**Action item**:
Look through the material below and show every line with the word "Active".

**Exercise inputs**:

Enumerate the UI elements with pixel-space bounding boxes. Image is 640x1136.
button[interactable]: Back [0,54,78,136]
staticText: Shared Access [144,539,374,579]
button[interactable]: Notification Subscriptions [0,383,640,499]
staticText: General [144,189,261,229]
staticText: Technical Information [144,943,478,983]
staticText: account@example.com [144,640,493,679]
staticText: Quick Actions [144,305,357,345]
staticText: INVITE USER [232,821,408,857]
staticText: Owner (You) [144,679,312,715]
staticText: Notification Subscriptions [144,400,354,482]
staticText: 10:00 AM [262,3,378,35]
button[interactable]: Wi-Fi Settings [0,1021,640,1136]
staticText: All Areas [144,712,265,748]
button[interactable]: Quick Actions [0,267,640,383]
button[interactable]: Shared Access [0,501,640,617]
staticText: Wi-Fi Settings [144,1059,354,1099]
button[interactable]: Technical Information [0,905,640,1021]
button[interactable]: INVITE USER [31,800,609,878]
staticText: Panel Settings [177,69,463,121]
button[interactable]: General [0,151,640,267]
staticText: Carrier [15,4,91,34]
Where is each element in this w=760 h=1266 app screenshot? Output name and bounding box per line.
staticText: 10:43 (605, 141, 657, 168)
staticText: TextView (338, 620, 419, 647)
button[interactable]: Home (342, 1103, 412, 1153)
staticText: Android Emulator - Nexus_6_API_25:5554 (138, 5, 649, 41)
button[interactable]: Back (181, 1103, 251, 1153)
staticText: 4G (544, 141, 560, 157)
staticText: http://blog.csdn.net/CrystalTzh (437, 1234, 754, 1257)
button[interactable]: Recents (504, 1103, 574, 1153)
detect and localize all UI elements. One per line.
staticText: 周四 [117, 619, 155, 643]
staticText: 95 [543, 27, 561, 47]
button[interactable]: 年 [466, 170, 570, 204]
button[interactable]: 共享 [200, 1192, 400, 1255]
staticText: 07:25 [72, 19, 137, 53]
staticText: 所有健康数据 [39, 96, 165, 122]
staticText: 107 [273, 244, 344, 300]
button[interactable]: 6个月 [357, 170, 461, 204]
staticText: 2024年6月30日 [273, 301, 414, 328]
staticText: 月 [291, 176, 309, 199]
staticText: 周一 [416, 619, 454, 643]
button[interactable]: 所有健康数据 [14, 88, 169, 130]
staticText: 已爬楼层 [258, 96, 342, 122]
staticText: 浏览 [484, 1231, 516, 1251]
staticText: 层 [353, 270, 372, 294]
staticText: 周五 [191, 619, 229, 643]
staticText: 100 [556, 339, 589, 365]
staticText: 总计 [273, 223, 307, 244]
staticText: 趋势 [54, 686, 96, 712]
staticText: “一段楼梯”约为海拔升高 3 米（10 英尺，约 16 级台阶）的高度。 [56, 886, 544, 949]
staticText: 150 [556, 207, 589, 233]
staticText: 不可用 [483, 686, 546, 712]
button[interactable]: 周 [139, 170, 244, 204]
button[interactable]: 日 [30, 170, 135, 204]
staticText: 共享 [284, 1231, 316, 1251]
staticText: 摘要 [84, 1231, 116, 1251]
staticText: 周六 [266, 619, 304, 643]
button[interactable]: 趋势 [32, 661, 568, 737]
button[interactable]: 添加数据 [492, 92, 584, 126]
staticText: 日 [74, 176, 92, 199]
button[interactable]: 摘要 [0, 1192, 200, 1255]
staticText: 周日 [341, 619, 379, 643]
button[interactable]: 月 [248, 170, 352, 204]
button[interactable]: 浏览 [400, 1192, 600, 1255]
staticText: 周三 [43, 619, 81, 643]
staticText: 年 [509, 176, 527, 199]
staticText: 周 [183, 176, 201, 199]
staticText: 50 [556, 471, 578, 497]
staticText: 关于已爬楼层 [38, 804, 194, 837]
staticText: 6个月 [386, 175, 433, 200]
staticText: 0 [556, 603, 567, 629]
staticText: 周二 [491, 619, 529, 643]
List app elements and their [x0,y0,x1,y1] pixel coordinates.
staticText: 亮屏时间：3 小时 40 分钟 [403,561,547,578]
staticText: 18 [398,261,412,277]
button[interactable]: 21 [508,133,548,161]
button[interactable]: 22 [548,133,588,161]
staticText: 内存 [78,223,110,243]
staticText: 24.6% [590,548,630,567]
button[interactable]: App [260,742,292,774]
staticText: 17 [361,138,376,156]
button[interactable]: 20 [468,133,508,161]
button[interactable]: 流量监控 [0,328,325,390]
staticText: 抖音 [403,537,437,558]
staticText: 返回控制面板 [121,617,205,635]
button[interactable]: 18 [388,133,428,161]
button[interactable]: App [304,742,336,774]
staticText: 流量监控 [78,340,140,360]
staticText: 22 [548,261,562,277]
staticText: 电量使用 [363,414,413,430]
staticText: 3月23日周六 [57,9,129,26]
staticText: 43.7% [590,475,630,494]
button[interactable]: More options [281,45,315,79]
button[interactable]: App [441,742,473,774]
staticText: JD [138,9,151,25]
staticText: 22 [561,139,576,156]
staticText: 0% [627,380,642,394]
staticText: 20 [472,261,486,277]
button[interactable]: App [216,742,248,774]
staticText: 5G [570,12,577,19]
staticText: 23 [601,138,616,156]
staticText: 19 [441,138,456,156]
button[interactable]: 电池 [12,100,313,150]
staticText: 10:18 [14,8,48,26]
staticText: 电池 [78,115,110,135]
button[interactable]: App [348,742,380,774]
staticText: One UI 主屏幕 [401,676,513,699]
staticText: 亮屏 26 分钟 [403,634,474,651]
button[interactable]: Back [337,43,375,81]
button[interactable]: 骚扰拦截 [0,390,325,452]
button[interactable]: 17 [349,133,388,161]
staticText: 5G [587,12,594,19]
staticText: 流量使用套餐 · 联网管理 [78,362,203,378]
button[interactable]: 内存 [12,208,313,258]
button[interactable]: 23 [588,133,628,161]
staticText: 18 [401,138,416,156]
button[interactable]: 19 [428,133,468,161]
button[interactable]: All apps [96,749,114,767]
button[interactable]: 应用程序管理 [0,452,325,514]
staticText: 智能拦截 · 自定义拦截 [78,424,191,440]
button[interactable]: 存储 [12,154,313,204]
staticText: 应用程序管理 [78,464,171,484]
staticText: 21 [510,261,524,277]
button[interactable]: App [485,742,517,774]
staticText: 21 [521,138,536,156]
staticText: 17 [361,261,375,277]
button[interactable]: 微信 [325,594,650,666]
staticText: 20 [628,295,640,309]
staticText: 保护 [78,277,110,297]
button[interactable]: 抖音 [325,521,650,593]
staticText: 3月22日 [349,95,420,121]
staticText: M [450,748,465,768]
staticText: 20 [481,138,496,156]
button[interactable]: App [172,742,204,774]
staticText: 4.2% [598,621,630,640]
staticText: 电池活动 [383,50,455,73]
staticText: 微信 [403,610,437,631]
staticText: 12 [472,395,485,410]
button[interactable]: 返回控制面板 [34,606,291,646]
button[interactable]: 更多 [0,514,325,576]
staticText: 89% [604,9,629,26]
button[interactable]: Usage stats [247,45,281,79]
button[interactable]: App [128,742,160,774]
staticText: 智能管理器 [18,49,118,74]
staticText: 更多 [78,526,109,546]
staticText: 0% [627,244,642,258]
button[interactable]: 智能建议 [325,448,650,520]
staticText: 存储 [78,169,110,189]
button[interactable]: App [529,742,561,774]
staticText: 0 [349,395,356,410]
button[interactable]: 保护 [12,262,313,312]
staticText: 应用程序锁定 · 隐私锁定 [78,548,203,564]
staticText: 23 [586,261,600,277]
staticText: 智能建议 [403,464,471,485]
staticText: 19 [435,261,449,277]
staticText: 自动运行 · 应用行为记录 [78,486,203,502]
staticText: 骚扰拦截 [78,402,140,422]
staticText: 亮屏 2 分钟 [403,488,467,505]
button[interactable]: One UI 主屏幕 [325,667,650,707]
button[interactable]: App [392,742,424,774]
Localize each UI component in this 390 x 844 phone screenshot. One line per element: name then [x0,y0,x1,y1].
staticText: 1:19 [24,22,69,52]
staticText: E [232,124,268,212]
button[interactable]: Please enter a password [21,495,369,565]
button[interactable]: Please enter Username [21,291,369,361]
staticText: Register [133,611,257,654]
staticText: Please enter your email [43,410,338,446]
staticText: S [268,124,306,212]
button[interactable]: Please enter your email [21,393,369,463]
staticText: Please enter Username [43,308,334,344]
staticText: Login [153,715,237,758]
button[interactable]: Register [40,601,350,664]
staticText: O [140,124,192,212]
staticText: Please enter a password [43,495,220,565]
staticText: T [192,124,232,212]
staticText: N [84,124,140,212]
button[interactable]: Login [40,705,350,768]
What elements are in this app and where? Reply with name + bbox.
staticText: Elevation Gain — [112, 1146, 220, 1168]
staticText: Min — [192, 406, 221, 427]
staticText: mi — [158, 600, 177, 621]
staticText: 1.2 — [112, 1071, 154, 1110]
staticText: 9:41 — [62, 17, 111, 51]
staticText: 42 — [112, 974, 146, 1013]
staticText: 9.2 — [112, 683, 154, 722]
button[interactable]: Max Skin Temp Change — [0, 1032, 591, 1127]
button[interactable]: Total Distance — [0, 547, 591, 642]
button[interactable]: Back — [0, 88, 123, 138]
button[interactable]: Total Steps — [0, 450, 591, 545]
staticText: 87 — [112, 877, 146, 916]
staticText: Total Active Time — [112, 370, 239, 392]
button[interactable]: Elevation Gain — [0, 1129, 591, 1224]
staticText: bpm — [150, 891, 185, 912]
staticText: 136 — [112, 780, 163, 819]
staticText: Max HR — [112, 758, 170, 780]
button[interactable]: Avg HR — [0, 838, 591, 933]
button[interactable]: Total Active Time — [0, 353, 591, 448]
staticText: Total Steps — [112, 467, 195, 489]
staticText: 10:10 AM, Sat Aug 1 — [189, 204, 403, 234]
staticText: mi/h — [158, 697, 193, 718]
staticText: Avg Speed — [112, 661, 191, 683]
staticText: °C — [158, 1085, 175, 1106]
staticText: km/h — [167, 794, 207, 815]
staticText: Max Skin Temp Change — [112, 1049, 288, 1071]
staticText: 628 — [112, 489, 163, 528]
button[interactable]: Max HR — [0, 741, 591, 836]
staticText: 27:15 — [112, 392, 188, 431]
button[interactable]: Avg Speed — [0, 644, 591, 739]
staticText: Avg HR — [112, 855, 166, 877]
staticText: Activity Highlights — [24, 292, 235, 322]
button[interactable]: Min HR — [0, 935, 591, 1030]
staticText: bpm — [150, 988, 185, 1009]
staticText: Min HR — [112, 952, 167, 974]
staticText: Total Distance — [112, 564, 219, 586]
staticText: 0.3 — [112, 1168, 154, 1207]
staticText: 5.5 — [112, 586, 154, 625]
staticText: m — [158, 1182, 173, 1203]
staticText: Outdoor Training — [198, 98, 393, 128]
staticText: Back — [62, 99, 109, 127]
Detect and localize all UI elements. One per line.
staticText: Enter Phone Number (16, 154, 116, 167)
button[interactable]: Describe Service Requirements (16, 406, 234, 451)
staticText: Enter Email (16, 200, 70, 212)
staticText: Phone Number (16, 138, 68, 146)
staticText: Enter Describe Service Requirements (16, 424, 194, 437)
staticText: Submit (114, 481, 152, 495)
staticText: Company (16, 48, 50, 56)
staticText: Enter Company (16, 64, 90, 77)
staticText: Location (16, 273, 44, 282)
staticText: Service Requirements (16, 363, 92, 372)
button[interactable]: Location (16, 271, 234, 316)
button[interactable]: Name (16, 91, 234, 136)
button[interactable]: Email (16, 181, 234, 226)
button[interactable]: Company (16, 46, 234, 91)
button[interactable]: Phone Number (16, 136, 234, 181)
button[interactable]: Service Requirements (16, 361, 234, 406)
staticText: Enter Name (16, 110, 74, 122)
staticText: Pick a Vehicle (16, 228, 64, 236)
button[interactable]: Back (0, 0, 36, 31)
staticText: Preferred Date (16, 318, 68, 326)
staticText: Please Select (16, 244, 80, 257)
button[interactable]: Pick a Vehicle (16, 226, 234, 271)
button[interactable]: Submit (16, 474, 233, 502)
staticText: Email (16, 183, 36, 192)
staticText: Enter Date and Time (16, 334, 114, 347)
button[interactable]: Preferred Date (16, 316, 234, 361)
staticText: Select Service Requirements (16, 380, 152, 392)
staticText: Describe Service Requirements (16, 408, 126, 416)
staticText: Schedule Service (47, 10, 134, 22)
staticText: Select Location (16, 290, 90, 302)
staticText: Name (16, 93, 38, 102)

**Completed task**:
staticText: Total Active Time — [112, 370, 239, 392]
button[interactable]: Total Active Time — [0, 353, 591, 448]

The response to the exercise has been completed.